#### [Requirement]
Somewhere below is a line with "Screenshot is 1337x937." and, later, a line with "Privacy Policy (435, 507)"; repeat those two lines and all the lines between them, exactly as they are.

━━━ Data for this exercise

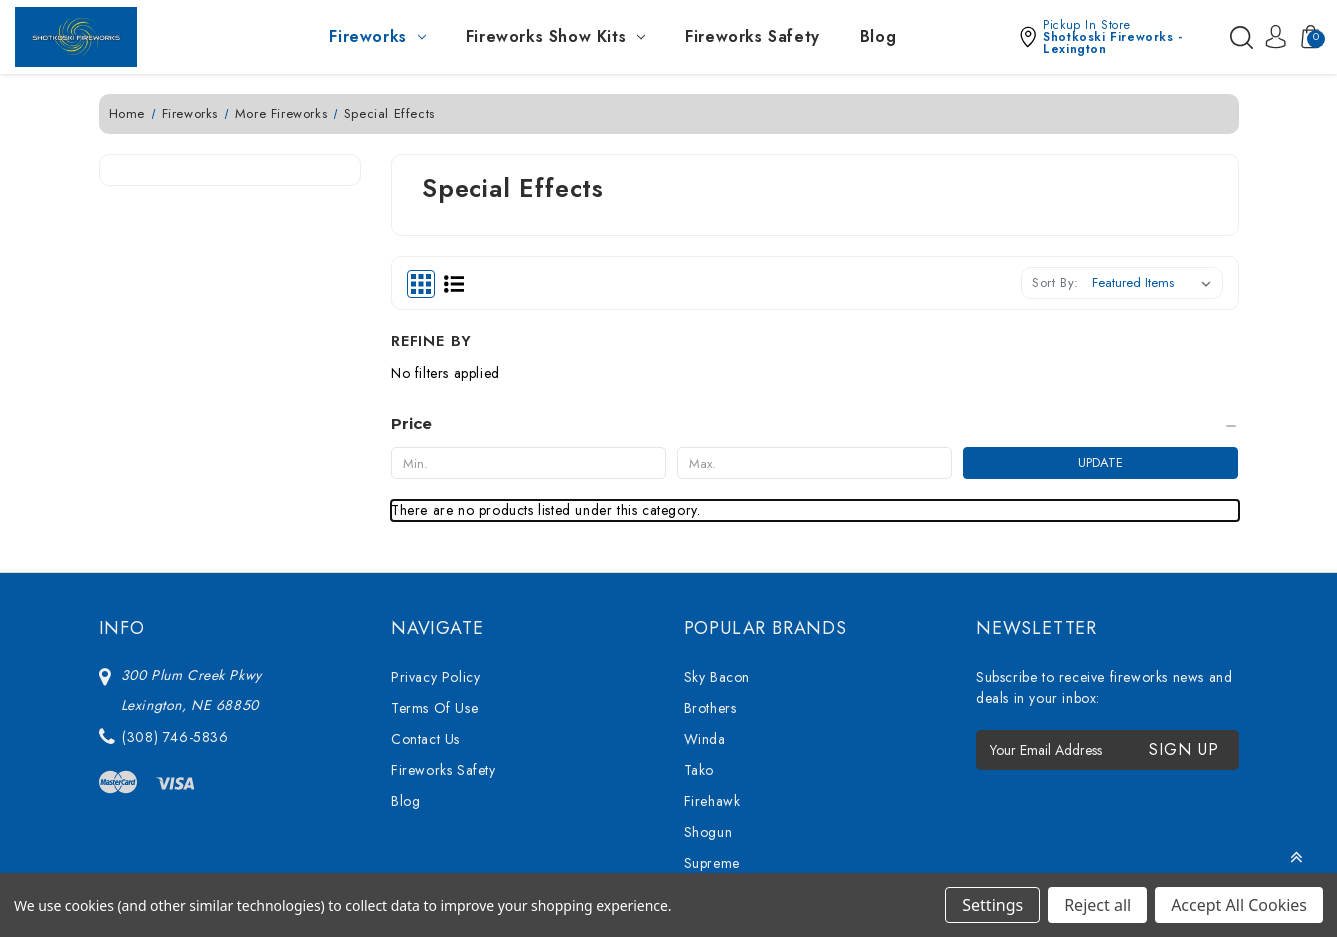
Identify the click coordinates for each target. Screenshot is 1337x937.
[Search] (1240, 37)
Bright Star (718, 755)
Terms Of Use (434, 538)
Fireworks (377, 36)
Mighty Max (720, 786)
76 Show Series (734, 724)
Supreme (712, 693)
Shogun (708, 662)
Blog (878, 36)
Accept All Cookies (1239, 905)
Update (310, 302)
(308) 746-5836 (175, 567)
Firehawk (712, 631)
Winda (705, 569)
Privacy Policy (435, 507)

━━━━━━
━━━ Data for this exercise

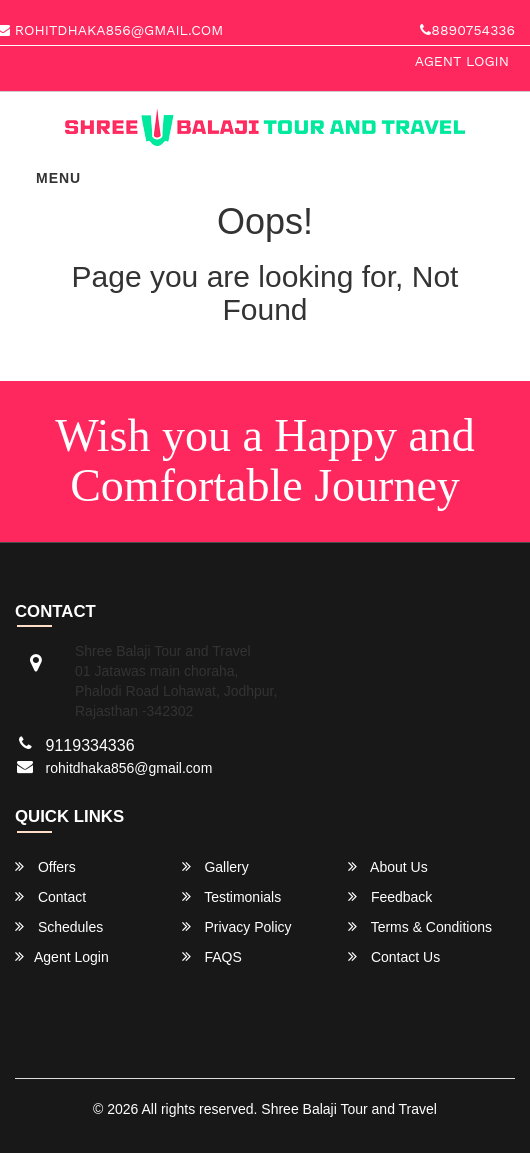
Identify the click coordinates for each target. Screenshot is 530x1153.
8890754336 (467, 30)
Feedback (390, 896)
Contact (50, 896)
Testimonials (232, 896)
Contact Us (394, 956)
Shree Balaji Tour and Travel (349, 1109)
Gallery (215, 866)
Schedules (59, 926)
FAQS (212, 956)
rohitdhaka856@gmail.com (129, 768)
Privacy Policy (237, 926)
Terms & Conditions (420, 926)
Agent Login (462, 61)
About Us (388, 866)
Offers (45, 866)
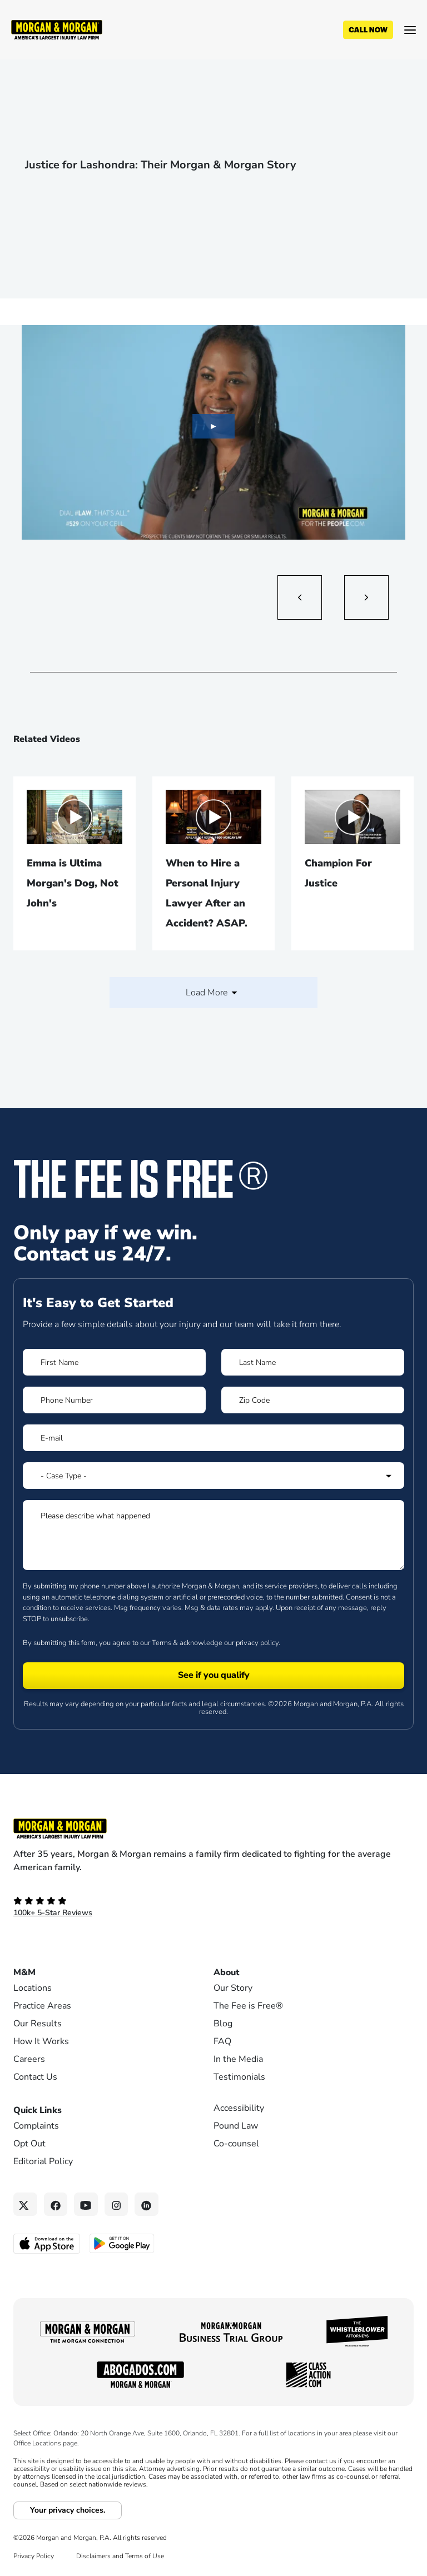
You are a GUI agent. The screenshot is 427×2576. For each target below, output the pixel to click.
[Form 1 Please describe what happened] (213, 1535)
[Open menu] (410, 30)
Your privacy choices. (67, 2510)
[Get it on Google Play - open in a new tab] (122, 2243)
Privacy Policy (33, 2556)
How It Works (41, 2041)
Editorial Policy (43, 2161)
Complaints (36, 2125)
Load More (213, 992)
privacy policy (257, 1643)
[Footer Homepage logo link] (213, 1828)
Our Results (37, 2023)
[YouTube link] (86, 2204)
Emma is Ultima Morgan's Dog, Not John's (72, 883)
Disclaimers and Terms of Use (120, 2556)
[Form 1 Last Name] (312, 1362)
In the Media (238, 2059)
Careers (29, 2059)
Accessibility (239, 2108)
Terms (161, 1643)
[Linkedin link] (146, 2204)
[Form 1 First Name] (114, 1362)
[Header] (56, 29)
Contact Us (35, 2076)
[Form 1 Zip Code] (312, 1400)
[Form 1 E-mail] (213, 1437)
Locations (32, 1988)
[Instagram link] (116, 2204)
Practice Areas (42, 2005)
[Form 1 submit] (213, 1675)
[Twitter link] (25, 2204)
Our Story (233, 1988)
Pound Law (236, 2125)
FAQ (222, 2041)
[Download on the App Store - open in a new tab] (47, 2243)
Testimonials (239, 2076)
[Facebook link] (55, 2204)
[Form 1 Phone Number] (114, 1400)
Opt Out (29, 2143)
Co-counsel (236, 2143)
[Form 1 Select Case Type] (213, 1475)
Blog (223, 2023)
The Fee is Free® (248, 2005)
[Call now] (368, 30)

━━━━━━

#### [Output]
Identify the click coordinates for each target. Screenshot is 1337x937.
[Search] (1240, 37)
Bright Star (718, 755)
Terms Of Use (434, 538)
Fireworks (377, 36)
Mighty Max (720, 786)
76 Show Series (734, 724)
Supreme (712, 693)
Shogun (708, 662)
Blog (878, 36)
Accept All Cookies (1239, 905)
Update (310, 302)
(308) 746-5836 (175, 567)
Firehawk (712, 631)
Winda (705, 569)
Privacy Policy (435, 507)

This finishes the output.